China Huarong Asset Management, the country’s largest distressed-debt investor, has issued a profit warning on soaring credit writedowns and property market jitters less than a year after a $6.6 billion restructuring dollars led by the state.
Credit impairments “have increased significantly” in the first six months of this year, the company said in a filing on Tuesday evening, as it warned of a net loss of Rmb 18.9 million ( $2.8 million) for the first half of 2022.
The company attributed the loss to “the impact of capital market volatility and a slowdown in the real estate market”, adding that the recurrence of Covid-19 cases, geopolitical conflicts and pressure on the economy were also at risk. blame.
Huarong, one of China’s ‘big four’ asset management firms, needed a government-orchestrated bailout last year after delaying disclosure of a $16 billion loss for months. dollars.

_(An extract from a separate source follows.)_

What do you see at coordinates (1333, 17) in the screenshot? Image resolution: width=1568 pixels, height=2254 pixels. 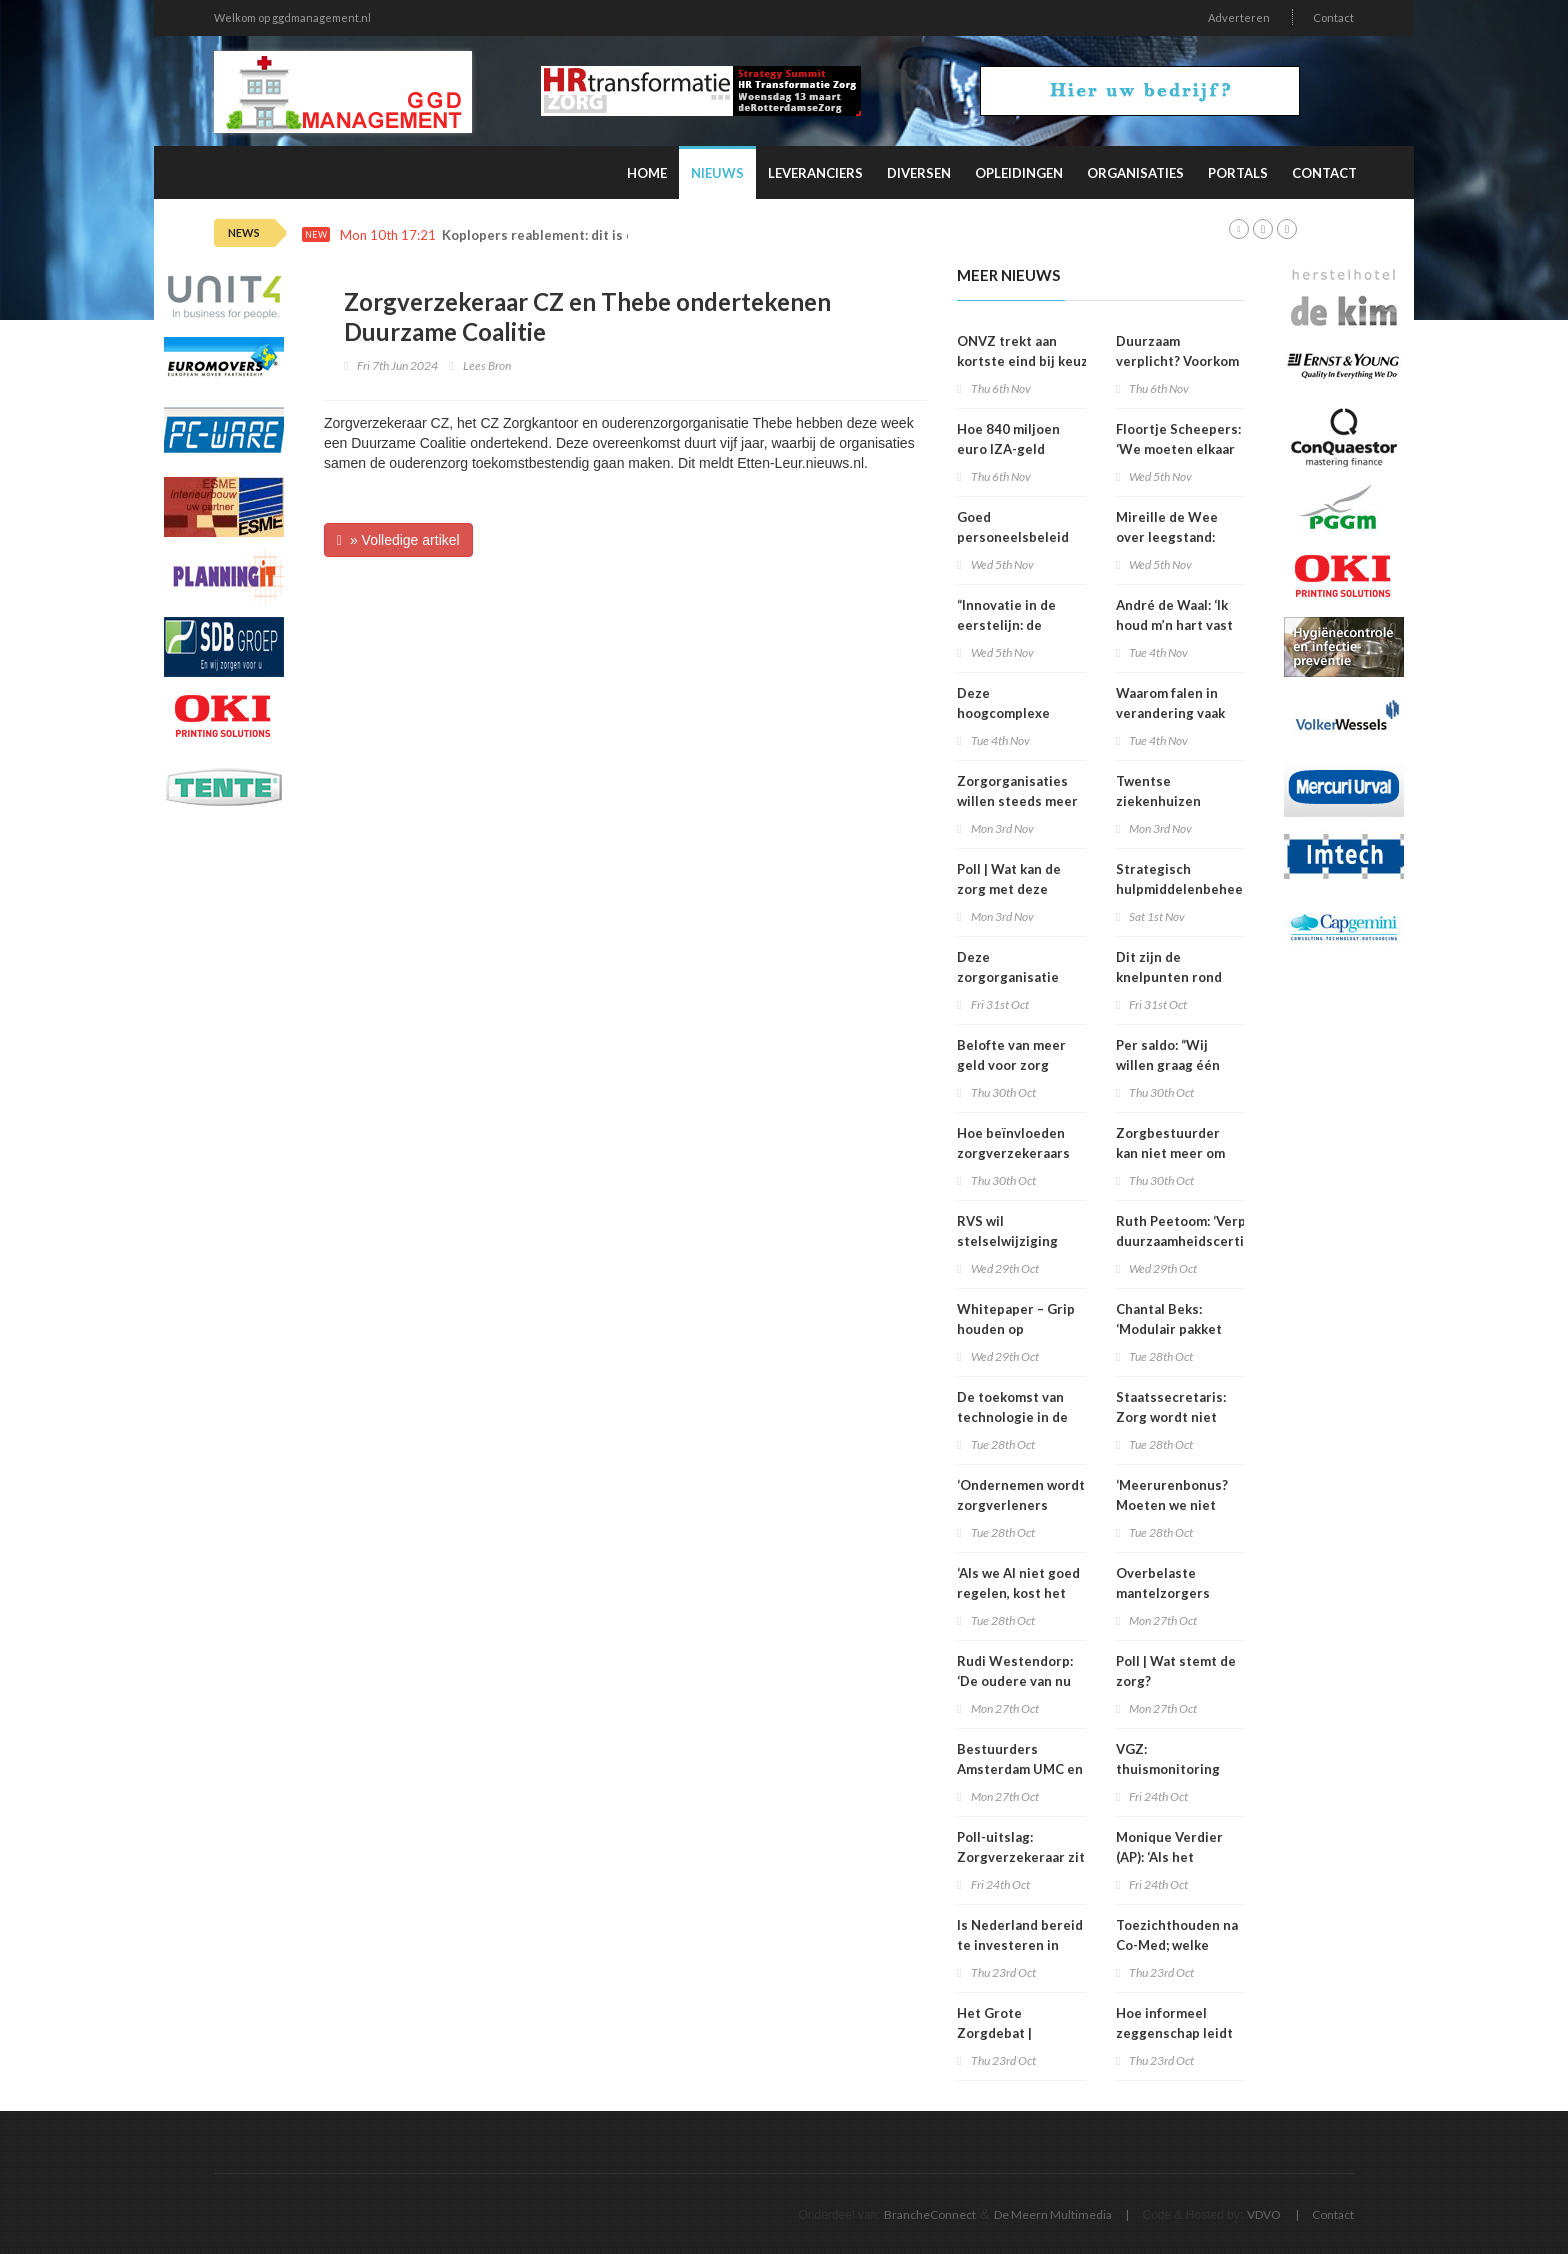 I see `Contact` at bounding box center [1333, 17].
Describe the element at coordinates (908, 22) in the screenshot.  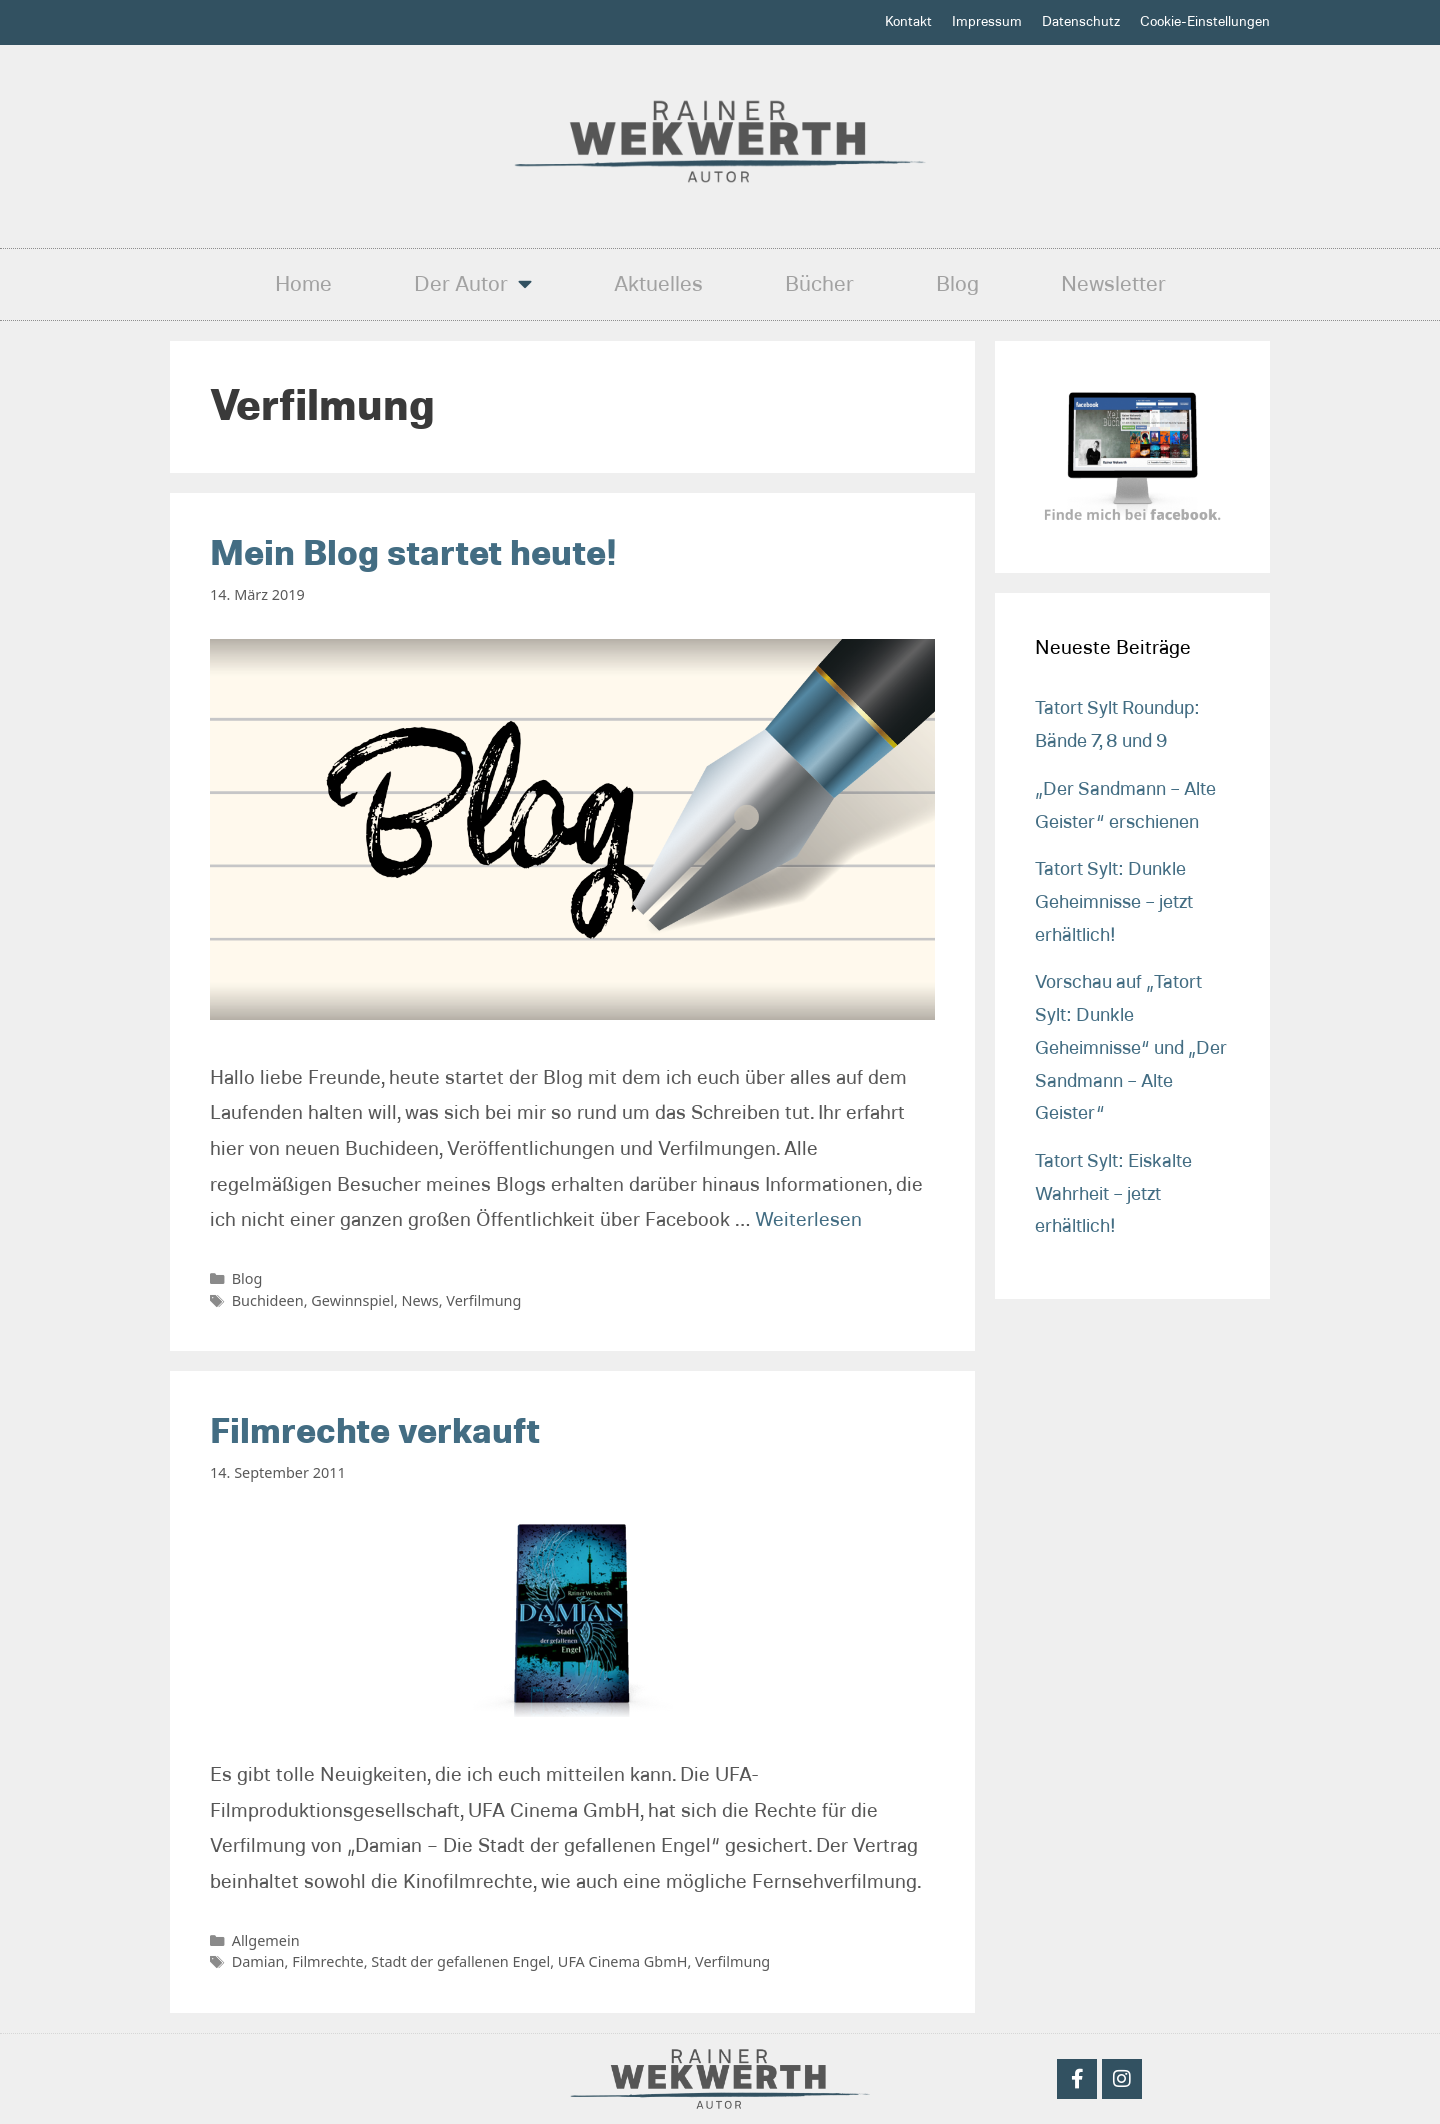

The company now counts public investment firm Citic Group as its biggest shareholder and is divesting its non-core business units including banks, brokerage, trusts and consumer finance entities, as regulators urge big AMCs streamline their operations to reduce financial risk.
In a separate filing on Tuesday, Huarong said it plans to transfer a 76.8% stake in Huarong Trust to the China Trust Protection Fund for around Rmb6.15 billion.
Investors are divided on the long-term prospects for Huarong and China’s troubled debt industry.
The latest earnings warning added to concerns about major asset managers’ exposure to cash-strapped property developers through their restructuring activities for struggling companies. More than half of Huarong’s restructuring business assets were related to the real estate and construction sectors at the end of 2021, according to company filings.
That level is about the same at smaller rival Cinda Asset Management, which issued a profit warning in July that said its six-month profit would fall 30-35%, citing “certain financial assets measured at cost depreciated held by the company are under greater pressure.
“While most of these credit exposures are project-based and well-secured with low loan-to-value ratios, they are vulnerable to a slump in home sales and a decline in home prices,” the analysts said. from Moody’s Investors Service.
But Huarong remains optimistic about the company’s prospects under Citic’s leadership.
A person familiar with the company said the past six months had “laid a solid financial foundation for further disposals of its risky assets” despite the loss.
Huarong has lined up troubled assets worth Rmb 100 billion for resolution, the person added, which could help the company’s future cash returns.
To show his determination to return to his core business, Huarong said he would “do everything possible” to separate risks, resolve them and ease the difficulty of real estate-related projects, according to his documents.